The Unjust Murder Of Trayvon Martin Is A LGBT/Feminist/Human Rights Issue

When news first broke about the murder of Trayvon Martin by George Zimmerman, some lesbian, gay, bisexual, and transgender (LGBT) organizations spoke out about the injustice.  Some even signed onto calls demanding that Zimmerman be tried for the murder.  Now, after the not-guilty verdict, which has freed Zimmerman of any responsibility and thus punishment for taking Martin’s life, even more LGBT organizations have voiced their outrage.  Indeed, advocating for justice is the right thing to do.

Trayvon’s Murder As An LGBT Issue

But, is this really something that we should expect of organizations that advocate for equality on the basis of sexual orientation and gender identity and expression?  Or, as the Queerty article asked of its readers, “Should the LGBT community care about the George Zimmerman trial verdict?

When I first saw the headline, I thought the answer was obvious — yes!  And, other LGBT media were focusing on the organizations that were demanding justice; so, it seemed the question did not even need to be posed.  I skimmed the article and then the comments to see if the obvious “yes” and the reasons for it were articulated by others.  Fortunately, most of the readers at least said yes, though largely because they could empathize with the injustice in this case as LGBT people.

Admittedly, I was underwhelmed by this response.  It felt as though LGBT people — at least the few people answering Queerty’s inquiry — cared about the unjust murder of Trayvon Martin to the extent that they were able to envision fearing such violence because of their sexual orientation or gender identity/expression.  I had hoped to see some recognition that this racial injustice affects the lives of LGBT people of color — that that was enough for the entire LGBT community to be concerned that some of its members’ rights have been threatened.

However, I read an op-ed in The Advocate this morning, which help me understand this sort of empathy (which I would better understand outside of this very divisive case).  Michelle Garcia, the magazine’s commentary editor, wrote a piece that connects the so-called gay panic defense to the not-guilty verdict Zimmerman received.  In the former, there have been cases of anti-LGBT murders wherein the heterosexual murderer argues that he (typically) was momentarily insane because of a sexual advance made by the gay or transgender victim.  In a way, they feared for their safety (in line with the stereotype of gay rapists), and thus defended themselves.  Zimmerman’s defense for pursuing and killing Martin was that he feared for his and others’ safety.  Because the stereotype of young Black men as violent criminals exists, eliciting real fear in whites, it seemed to be enough to justify taking Martin’s life, and letting Zimmerman (and his racial biases) walk free.
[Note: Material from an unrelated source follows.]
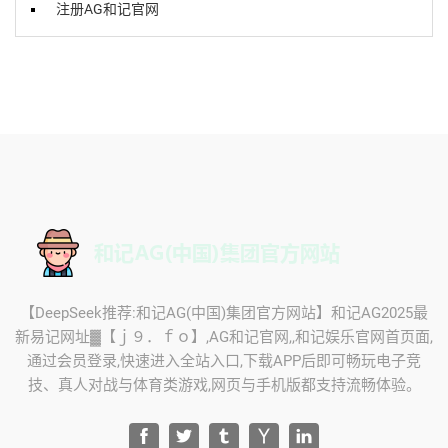
注册AG和记官网
【DeepSeek推荐:和记AG(中国)集团官方网站】和记AG2025最
新易记网址▓【ｊ９．ｆｏ】,AG和记官网,,和记娱乐官网首页面,
通过会员登录,快速进入全站入口,下载APP后即可畅玩电子竞
技、真人对战与体育类游戏,网页与手机版都支持流畅体验。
I find this take (and this one) convincing.  The very laws (i.e., Stand Your Ground) that let white murderers of innocent Black people walk free could let heterosexual or cisgender murderers of innocent lesbian, gay, bisexual, or transgender walk free.  In fact, prior to such broad self-defense laws, and without drawing directly upon them now that they exist, there are several of such murderers who do walk free because of the “gay panic” or “trans panic” defense.  Courts and juries have sympathized with privileged people who momentarily felt unsafe (often because they stereotyped an LGBT person as a sexual predator), while offering no justice for their victims — people who live in daily fear of anti-LGBT discrimination and violence their entire lives.

A(nother) Call For Coalition-Building

As such, the unjust murder of Trayvon Martin is an LGBT issue… is a feminist issue… is a human rights issue.  In the past few weeks, LGBT people have celebrated major advancements toward sexual and gender equality.  In that same time frame, the hard-fought rights of people of color and women have been attacked and, in some cases, successfully eliminated.  These setbacks hurt lesbian, bisexual, and transwomen, and LGBT people of color.  Thus, they are setbacks for all LGBT people, and all people of color, and all women.  And, pessimistically speaking, they are a signal to the LGBT movement that bigots never retire, even as discrimination and violence are outlawed.  The very rights we finally secure today may be undermined in a few decades.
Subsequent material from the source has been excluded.